# Earthquake prediction using Random Forests
*Anders Poirel - 08/05/2019*


## Exploratory Data Analysis

In [None]:
import numpy as np
import pandas as pd
import tsfresh as tsf
import glob 
import gc

**To-do:** show code from notebook with EDA.

## Feature Extraction

Functions for extraction predictors, response variables and test predictors from a **sample** of the dataset (by default, we sample every 100th entry in the `train.csv`)

In [None]:
def get_predictors(filepath, col_name, seg_length, data_len, skip_amount = 100):
    series_df = pd.read_csv(filepath, 
                            usecols = [col_name],
                            dtype = np.float32
                            skiprows = range(1, data_len, skip_amount)
                           )
    num_points = len(series_df.index)
    interval_length = num_points // (seg_length // skip_amount)
    num_segs = num_points // interval_length 

    id_col = np.empty((num_points ,1))
    for i in range(num_segs):
        id_col[i] = i // interval_length

    series_df['id'] = id_col

    from tsfresh.feature_extraction import MinimalFCParameters

    predictors = tsf.extract_features(series_df,
                                      column_value = col_name,
                                      column_id = 'id',
                                     )
    del series_df
    gc.collect()

    return predictors.values[:, 1:]

In [None]:
def get_responses(filepath, col_name, seg_len, data_len, skip_amount = 100):

    series_df = pd.read_csv(filepath, 
                            usecols = [col_name],
                            dtype = np.float32,
                            skiprows = range(1, data_len, skip_amount)
                           )
    num_points = len(series_df.index)
    interval_len = num_points // (seg_len // skip_amount)
    num_segs = num_points // interval_len

    response = np.empty(num_segs)
    for i in range(num_segs):
        response[i] = series_df.iloc[interval_len * (i+1), 0]
    del series_df
    gc.collect()

    return response

In [None]:
def get_test_predictors(file_directory, col_name, seg_length, 
                        skip_amount = 100):

    test_predictors = []
    
    for fname in glob.glob(file_directory):
        seg_df = pd.read_csv(fname, skiprows = range(1,seg_length, skip_amount))
        id_col = np.zeroes(len(seg_df.index))
        seg_df['id'] = id_col
        temp_predictors = tsf.extract_features(seg_df,
                                               column_value = col_name,
                                               column_id = 'id')
        test_predictors.append(temp_predictors.iloc[1:])

    del seg_df
    gc.collect()

    return np.array(test_predictors)

Length of the training and test data files.
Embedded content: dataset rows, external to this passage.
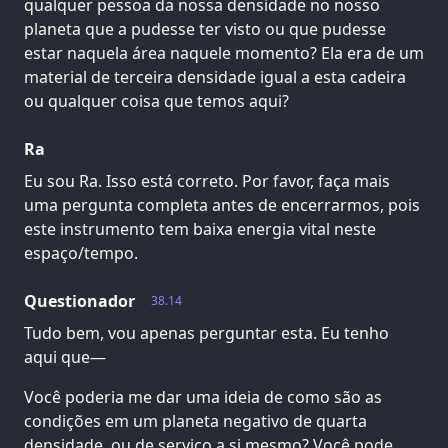
qualquer pessoa da nossa densidade no nosso
planeta que a pudesse ter visto ou que pudesse
estar naquela área naquele momento? Ela era de um
material de terceira densidade igual a esta cadeira
ou qualquer coisa que temos aqui?
Ra
Eu sou Ra. Isso está correto. Por favor, faça mais
uma pergunta completa antes de encerrarmos, pois
este instrumento tem baixa energia vital neste
espaço/tempo.
Questionador
38.14
Tudo bem, vou apenas perguntar esta. Eu tenho
aqui que—
Você poderia me dar uma ideia de como são as
condições em um planeta negativo de quarta
densidade, ou de serviço a si mesmo? Você pode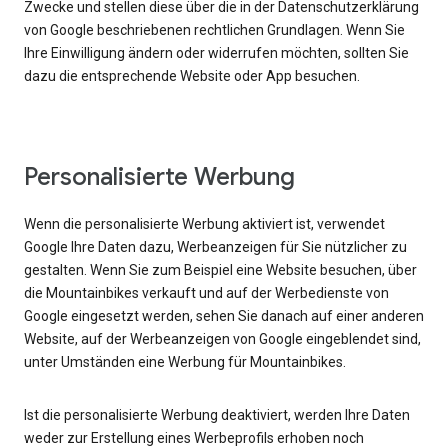
Zwecke und stellen diese über die in der Datenschutzerklärung
von Google beschriebenen rechtlichen Grundlagen. Wenn Sie
Ihre Einwilligung ändern oder widerrufen möchten, sollten Sie
dazu die entsprechende Website oder App besuchen.
Personalisierte Werbung
Wenn die personalisierte Werbung aktiviert ist, verwendet
Google Ihre Daten dazu, Werbeanzeigen für Sie nützlicher zu
gestalten. Wenn Sie zum Beispiel eine Website besuchen, über
die Mountainbikes verkauft und auf der Werbedienste von
Google eingesetzt werden, sehen Sie danach auf einer anderen
Website, auf der Werbeanzeigen von Google eingeblendet sind,
unter Umständen eine Werbung für Mountainbikes.
Ist die personalisierte Werbung deaktiviert, werden Ihre Daten
weder zur Erstellung eines Werbeprofils erhoben noch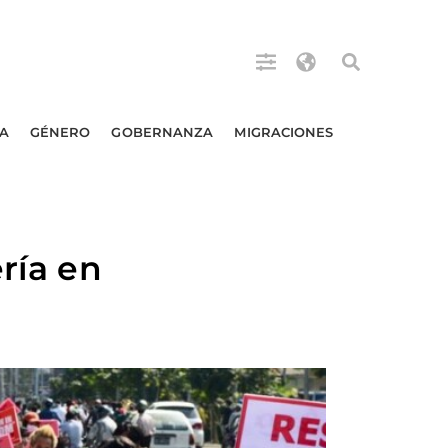
A
GÉNERO
GOBERNANZA
MIGRACIONES
ría en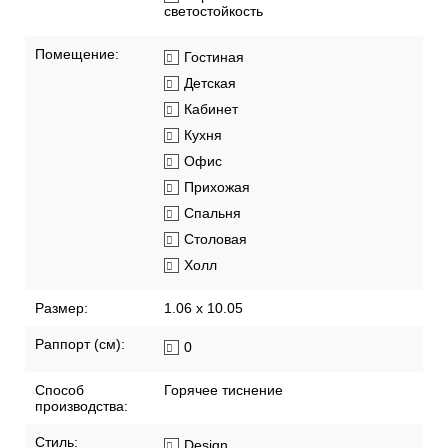
светостойкость
Помещение:
Гостиная
Детская
Кабинет
Кухня
Офис
Прихожая
Спальня
Столовая
Холл
Размер:
1.06 x 10.05
Раппорт (см):
0
Способ
Горячее тиснение
производства:
Стиль:
Design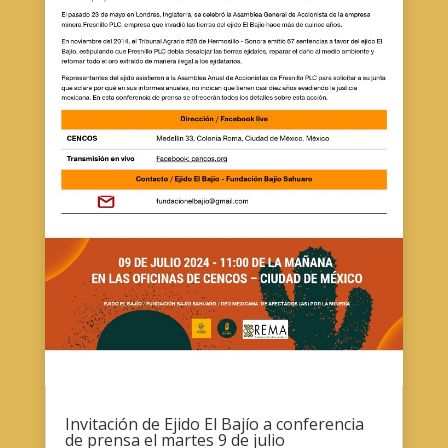
Invitación de Ejido El Bajío a conferencia
de prensa el martes 9 de julio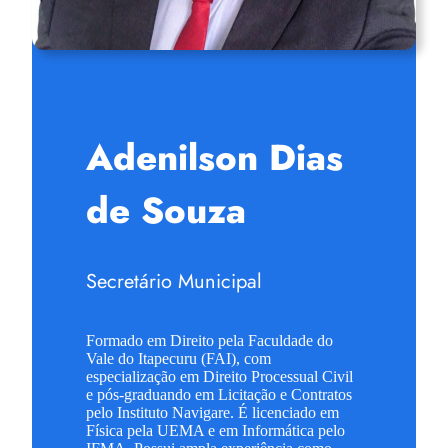
Adenilson Dias
de Souza
Secretário Municipal
Formado em Direito pela Faculdade do
Vale do Itapecuru (FAI), com
especialização em Direito Processual Civil
e pós-graduando em Licitação e Contratos
pelo Instituto Navigare. É licenciado em
Física pela UEMA e em Informática pelo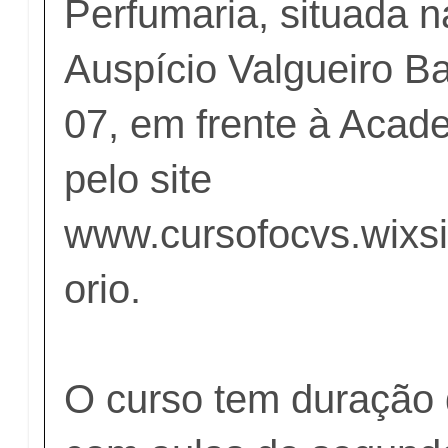
Perfumaria, situada 
Auspício Valgueiro B
07, em frente à Acad
pelo site
www.cursofocvs.wixsi
orio.
O curso tem duração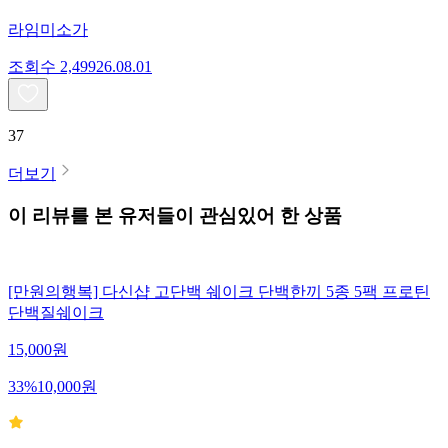
라임미소가
조회수
2,499
26.08.01
37
더보기
이 리뷰를 본 유저들이 관심있어 한 상품
[만원의행복] 다신샵 고단백 쉐이크 단백한끼 5종 5팩 프로틴
단백질쉐이크
15,000
원
33
%
10,000
원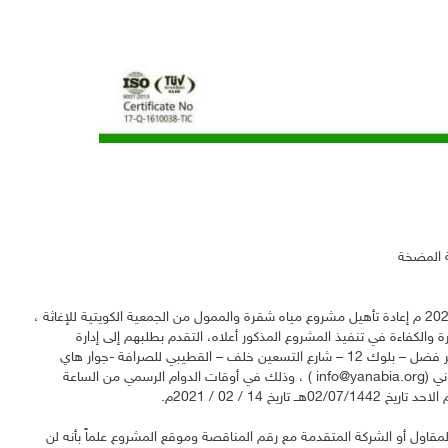
 المضخة
تعلن مؤسسة ينابيع الخير الخيرية عن رغبتها في إنزال مناقصة رقم (1) لسنة 2021 م إعادة تأهيل مشروع مياه شقرة والممول من الجمعية الكويتية للإغاثة ،
 والكفاءة في تنفيذ المشروع المذكور أعلاه، التقدم بطلبهم إلى إدارة
المشتريات والدعم اللوجستي في مقر المؤسسة الكائن في مدينة عدن -حي بير فضل – بلوك 12 – شارع التسعين خلف – القطيبي للصرافة -جوار هاي
كلاس للشقق المفروشة هاتف رقم (02391317) ( 774656525 ) بريد إلكتروني (info@yanabia.org ) ، وذلك في أوقات الدوام الرسمي من الساعة
 14 / 02 / 2021م.
اول أو الشركة المتقدمة مع رقم المناقصة وموقع المشروع علماً بأنه لن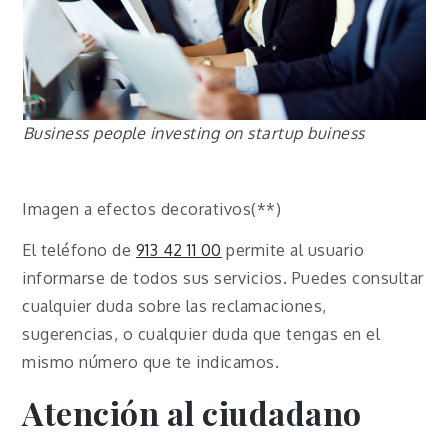
Business people investing on startup buiness
Imagen a efectos decorativos(**)
El teléfono de
913 42 11 00
permite al usuario
informarse de todos sus servicios. Puedes consultar
cualquier duda sobre las reclamaciones,
sugerencias, o cualquier duda que tengas en el
mismo número que te indicamos.
Atención al ciudadano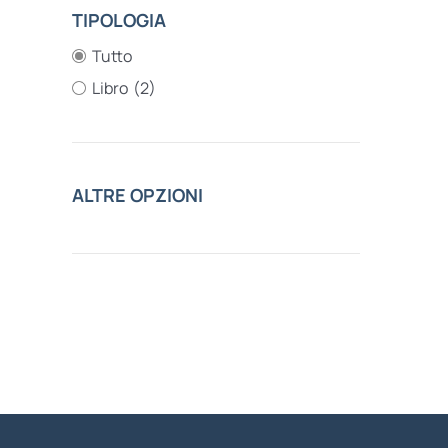
TIPOLOGIA
Tutto
Libro
(2)
ALTRE OPZIONI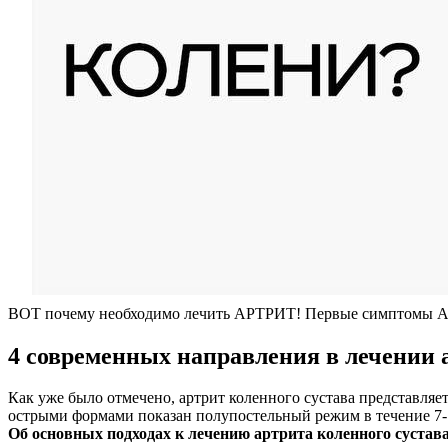
ВОТ почему необходимо лечить АРТРИТ! Первые симпто
4 современных направления в лечении 
Как уже было отмечено, артрит коленного сустава представляе
острыми формами показан полупостельный режим в течение 7-1
Об основных подходах к лечению артрита коленного сустава 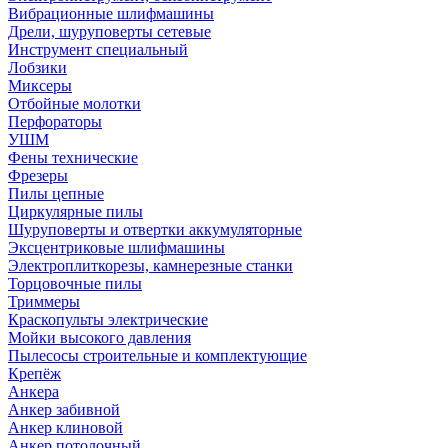
Вибрационные шлифмашины
Дрели, шуруповерты сетевые
Инструмент специальный
Лобзики
Миксеры
Отбойные молотки
Перфораторы
УШМ
Фены технические
Фрезеры
Пилы цепные
Циркулярные пилы
Шуруповерты и отвертки аккумуляторные
Эксцентриковые шлифмашины
Электроплиткорезы, камнерезные станки
Торцовочные пилы
Триммеры
Краскопульты электрические
Мойки высокого давления
Пылесосы строительные и комплектующие
Крепёж
Анкера
Анкер забивной
Анкер клиновой
Анкер потолочный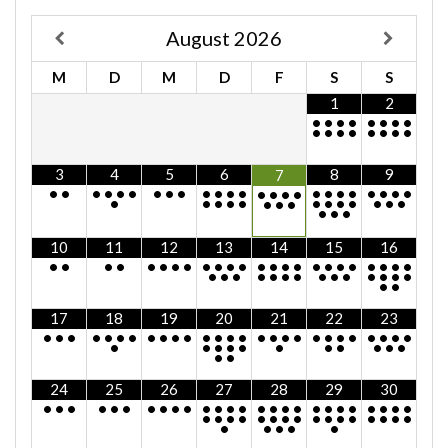
August
2026
M
D
M
D
F
S
S
1
2
•
•
•
•
•
•
•
•
•
•
•
•
•
•
•
•
3
4
5
6
8
9
7
•
•
•
•
•
•
•
•
•
•
•
•
•
•
•
•
•
•
•
•
•
•
•
•
•
•
•
•
•
•
•
•
•
•
•
•
•
•
•
•
•
•
•
10
11
12
13
14
15
16
•
•
•
•
•
•
•
•
•
•
•
•
•
•
•
•
•
•
•
•
•
•
•
•
•
•
•
•
•
•
•
•
•
•
•
•
•
•
•
•
17
18
19
20
21
22
23
•
•
•
•
•
•
•
•
•
•
•
•
•
•
•
•
•
•
•
•
•
•
•
•
•
•
•
•
•
•
•
•
•
•
•
•
•
•
•
•
24
25
26
27
28
29
30
•
•
•
•
•
•
•
•
•
•
•
•
•
•
•
•
•
•
•
•
•
•
•
•
•
•
•
•
•
•
•
•
•
•
•
•
•
•
•
•
•
•
•
•
•
•
•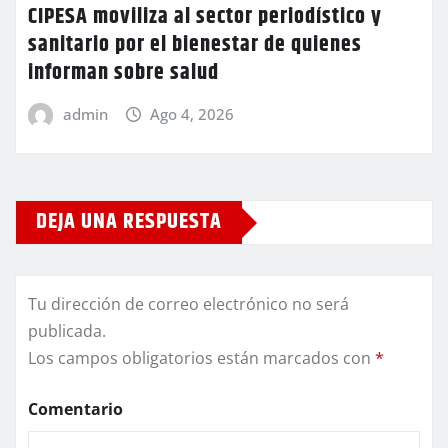
CIPESA moviliza al sector periodístico y
sanitario por el bienestar de quienes
informan sobre salud
admin
Ago 4, 2026
DEJA UNA RESPUESTA
Tu dirección de correo electrónico no será
publicada.
Los campos obligatorios están marcados con
*
Comentario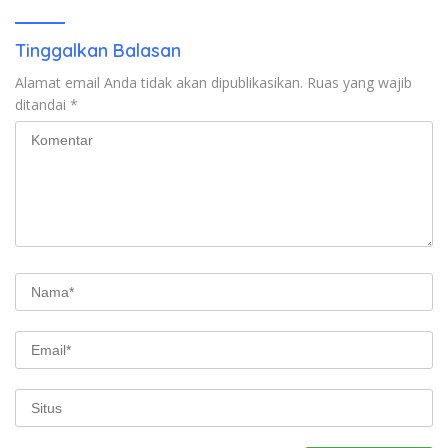
Kunjung Tuntas
Tinggalkan Balasan
Alamat email Anda tidak akan dipublikasikan.
Ruas yang wajib
ditandai
*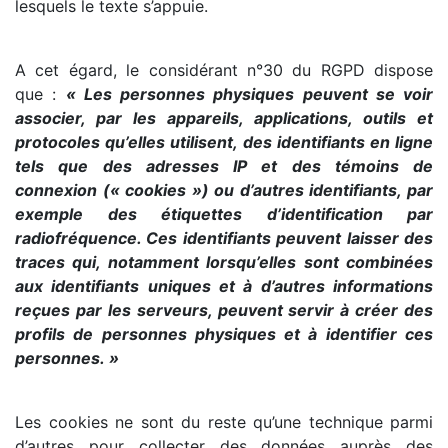
lesquels le texte s’appuie.
A cet égard, le considérant n°30 du RGPD dispose
que :
« Les personnes physiques peuvent se voir
associer, par les appareils, applications, outils et
protocoles qu’elles utilisent, des identifiants en ligne
tels que des adresses IP et des témoins de
connexion (« cookies ») ou d’autres identifiants, par
exemple des étiquettes d’identification par
radiofréquence. Ces identifiants peuvent laisser des
traces qui, notamment lorsqu’elles sont combinées
aux identifiants uniques et à d’autres informations
reçues par les serveurs, peuvent servir à créer des
profils de personnes physiques et à identifier ces
personnes. »
Les cookies ne sont du reste qu’une technique parmi
d’autres pour collecter des données auprès des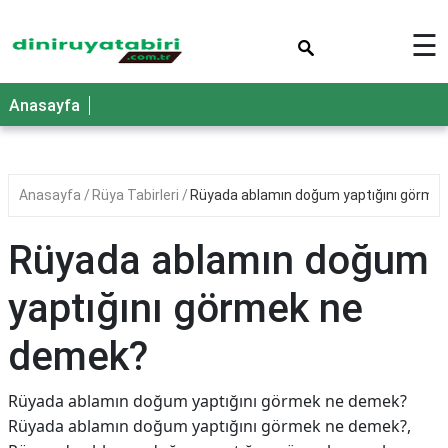
×
☰
Anasayfa
Anasayfa
Rüya Tabirleri
Rüyada ablamın doğum yaptığını görme
Rüyada ablamın doğum
yaptığını görmek ne
demek?
Rüyada ablamın doğum yaptığını görmek ne demek?
Rüyada ablamın doğum yaptığını görmek ne demek?,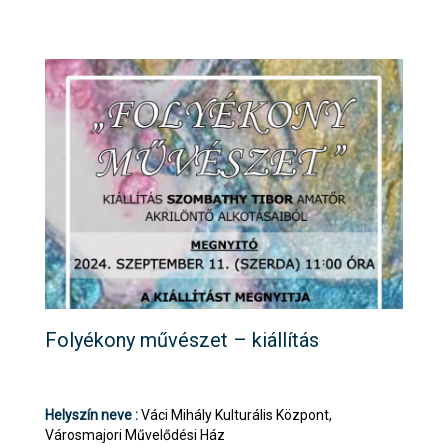
Folyékony művészet – kiállítás
Helyszín neve :
Váci Mihály Kulturális Központ,
Városmajori Művelődési Ház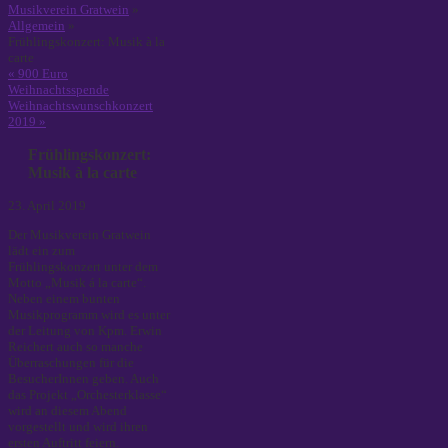
Musikverein Gratwein
»
Allgemein
»
Frühlingskonzert: Musik à la
carte
«
900 Euro
Weihnachtsspende
Weihnachtswunschkonzert
2019
»
Frühlingskonzert:
Musik à la carte
23. April 2019
Der Musikverein Gratwein
lädt ein zum
Frühlingskonzert unter dem
Motto „Musik á la carte“.
Neben einem bunten
Musikprogramm wird es unter
der Leitung von Kpm. Erwin
Reichert auch so manche
Überraschungen für die
BesucherInnen geben. Auch
das Projekt „Orchesterklasse“
wird an diesem Abend
vorgestellt und wird ihren
ersten Auftritt feiern.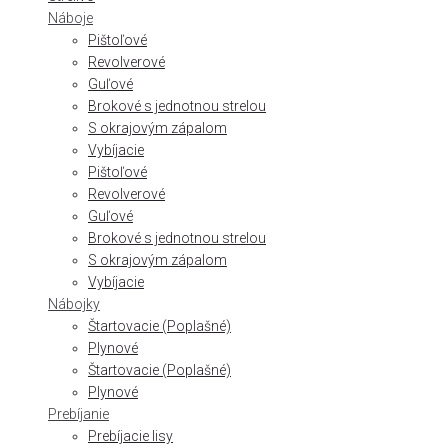
Náboje
Pištoľové
Revolverové
Guľové
Brokové s jednotnou strelou
S okrajovým zápalom
Vybíjacie
Pištoľové
Revolverové
Guľové
Brokové s jednotnou strelou
S okrajovým zápalom
Vybíjacie
Nábojky
Štartovacie (Poplašné)
Plynové
Štartovacie (Poplašné)
Plynové
Prebíjanie
Prebíjacie lisy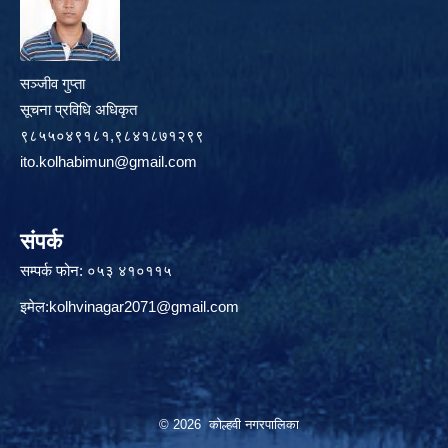
सञ्जीव गुप्ता
सूचना प्रविधि अधिकृत
९८५५०४९१८१,९८४१८७१२९९
ito.kolhabimun@gmail.com
संपर्क
सम्पर्क फोन: ०५३ ४१०११५
इमेल:
kolhvinagar2071@gmail.com
© 2026 कोल्हवी नगरपालिका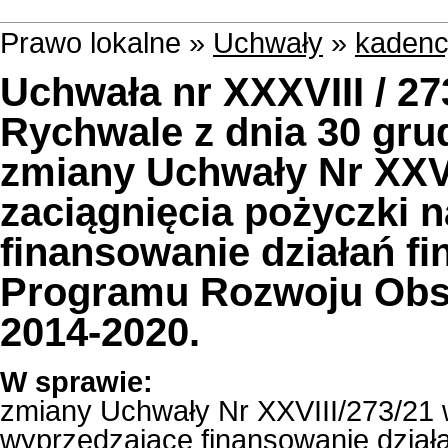
Prawo lokalne »
Uchwały
»
kadenc
Uchwała nr XXXVIII / 27
Rychwale z dnia 30 grud
zmiany Uchwały Nr XXVI
zaciągnięcia pożyczki 
finansowanie działań 
Programu Rozwoju Obsz
2014-2020.
W sprawie:
zmiany Uchwały Nr XXVIII/273/21 
wyprzedzające finansowanie dzia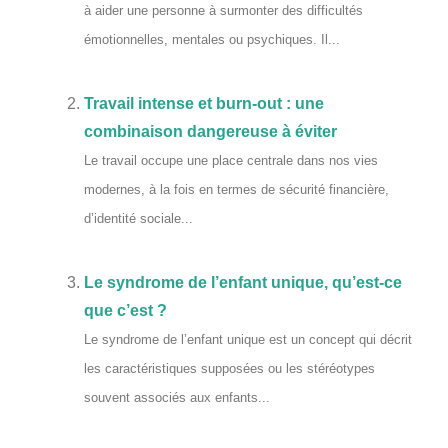
à aider une personne à surmonter des difficultés
émotionnelles, mentales ou psychiques. Il...
Travail intense et burn-out : une
combinaison dangereuse à éviter
Le travail occupe une place centrale dans nos vies
modernes, à la fois en termes de sécurité financière,
d’identité sociale...
Le syndrome de l’enfant unique, qu’est-ce
que c’est ?
Le syndrome de l’enfant unique est un concept qui décrit
les caractéristiques supposées ou les stéréotypes
souvent associés aux enfants...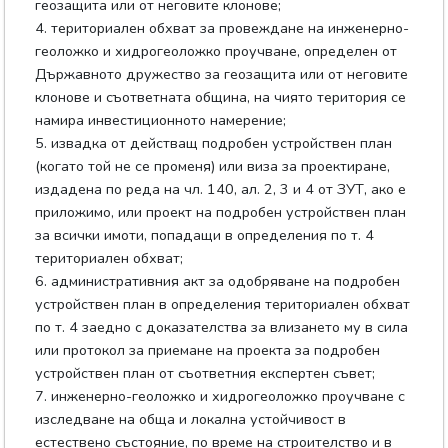
геозащита или от неговите клонове;
4. териториален обхват за провеждане на инженерно-
геоложко и хидрогеоложко проучване, определен от
Държавното дружество за геозащита или от неговите
клонове и съответната община, на чиято територия се
намира инвестиционното намерение;
5. извадка от действащ подробен устройствен план
(когато той не се променя) или виза за проектиране,
издадена по реда на чл. 140, ал. 2, 3 и 4 от ЗУТ, ако е
приложимо, или проект на подробен устройствен план
за всички имоти, попадащи в определения по т. 4
териториален обхват;
6. административния акт за одобряване на подробен
устройствен план в определения териториален обхват
по т. 4 заедно с доказателства за влизането му в сила
или протокол за приемане на проекта за подробен
устройствен план от съответния експертен съвет;
7. инженерно-геоложко и хидрогеоложко проучване с
изследване на обща и локална устойчивост в
естествено състояние, по време на строителство и в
We use these valus to simplify data extraction.

In [None]:
DATA_LEN = 621985673 # counted using  a test run
SEG_LEN = 150001

Extract the data from `train.csv`

In [None]:
y_train = get_responses('../input/train.csv',
                        col_name = 'time_to_failure',
                        seg_len = SEG_LEN,
                        data_len = DATA_LEN)


X_train = get_predictors('../input/train.csv',
                         col_name = 'acoustic_data',
                         seg_len = SEG_LEN,
                         data_len = DATA_LEN)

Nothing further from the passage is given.